Happy Burmese New year

Scene like the one I was in at this year's Thingyan, the Burmese water festival during the four days leading up to New Year.  (credit:http://myanmar-cefa.or.jp/myanmar_tourism_tokyo/img/myanmar/zaw_zaw_tun_108a1_40_myanmar_new_year_festival.jpg)

Scene like the one I was in at this year's Thingyan, the Burmese water festival during the four days leading up to New Year.  (credit:http://myanmar-cefa.or.jp/myanmar_tourism_tokyo/img/myanmar/zaw_zaw_tun_108a1_40_myanmar_new_year_festival.jpg)

Happy Myanmar new year!

My 2015 in situ resolutions:

  • dance under firehoses whenever possible
  • risk GI distress fearlessly (and at least thrice daily)
  • learn the rest of the alphabet by next week — I’m close!
  • spend at least a month in a Buddhist monastery
  • schedule as many appointments for “nya nei nga na yi” as possible — and say it with pride
  • offer my soul to learn how to make Chi Mya’s curries
  • help people understand this stunningly contradictory — as perplexing as inspiring — country
  • and maybe drink a little more $1.85/bottle Burmese whiskey...

And, if you didn't see my post on Facebook, I spent about 4 hours in a throng just like the one above, in the heart of the swarm, dancing like a maniac, all the while pummeled by firehoses from above. I was kissed by six different burmese guys -- all complete strangers -- handed local whiskey in water bottles, danced with by every child and every grandmother, and so drenched that it killed my iPhone, even though I had it in a ziploc bag. Totally worth it!

Now, if you avoid the stages with the giant dance parties, that doesn't mean you're out of the soup. For four days, literally from morning till sunset all around the city, kids everywhere spray everyone with hoses -- some with serious nozzlage, occasionally taking out whole busloads of people -- and tossing buckets of ice water on anyone who comes close enough. 

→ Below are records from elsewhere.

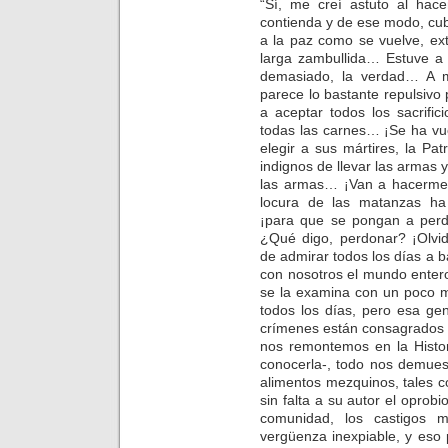
“Sí, me creí astuto al hace
contienda y de ese modo, cub
a la paz como se vuelve, ext
larga zambullida… Estuve a 
demasiado, la verdad… A m
parece lo bastante repulsivo
a aceptar todos los sacrifi
todas las carnes… ¡Se ha vue
elegir a sus mártires, la Pa
indignos de llevar las armas 
las armas… ¡Van a hacerme 
locura de las matanzas ha 
¡para que se pongan a perd
¿Qué digo, perdonar? ¡Olvi
de admirar todos los días a 
con nosotros el mundo entero,
se la examina con un poco m
todos los días, pero esa ge
crímenes están consagrados p
nos remontemos en la Histo
conocerla-, todo nos demues
alimentos mezquinos, tales 
sin falta a su autor el oprobi
comunidad, los castigos m
vergüenza inexpiable, y eso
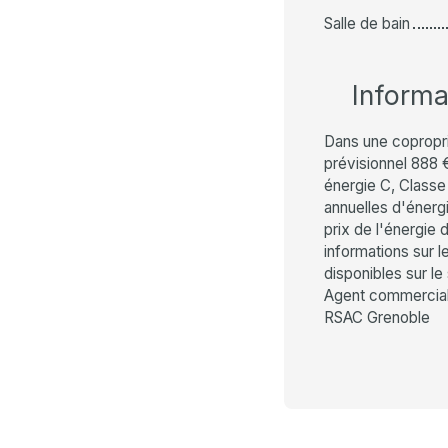
Salle de bain
Inform
Dans une copropr
prévisionnel 888 
énergie C, Class
annuelles d'énergi
prix de l'énergie 
informations sur 
disponibles sur le
Agent commercial 
RSAC Grenoble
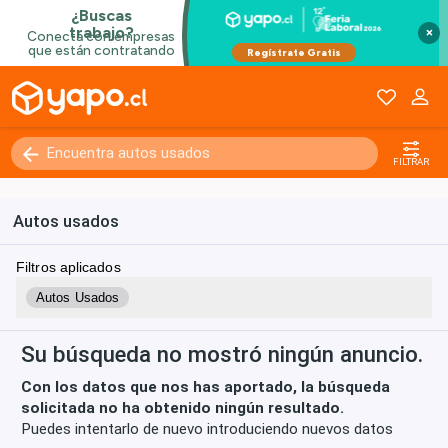
×
Kilómetros
0 - 250000+
FILTRAR
Autos usados
Filtros aplicados
Autos Usados
Su búsqueda no mostró ningún anuncio.
Con los datos que nos has aportado, la búsqueda
solicitada no ha obtenido ningún resultado.
Puedes intentarlo de nuevo introduciendo nuevos datos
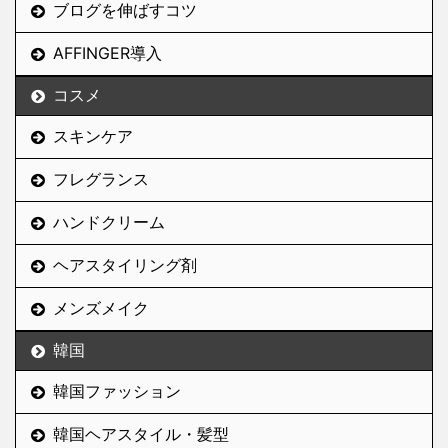
ブログを伸ばすコツ
AFFINGER導入
コスメ
スキンケア
フレグランス
ハンドクリーム
ヘアスタイリング剤
メンズメイク
韓国
韓国ファッション
韓国ヘアスタイル・髪型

And i figured out quickly that there's no better target for them than a white guy on a bicycle. So I'd zoom in, ringing my bell wildly, take the bucket of frigidity to the face and then say, "Muh so bu!" (i'm not wet!) then circle back so they could get me again. 

Obviously I love this country, so by now you probably think I'm completely biased, but that really was one hell of a party.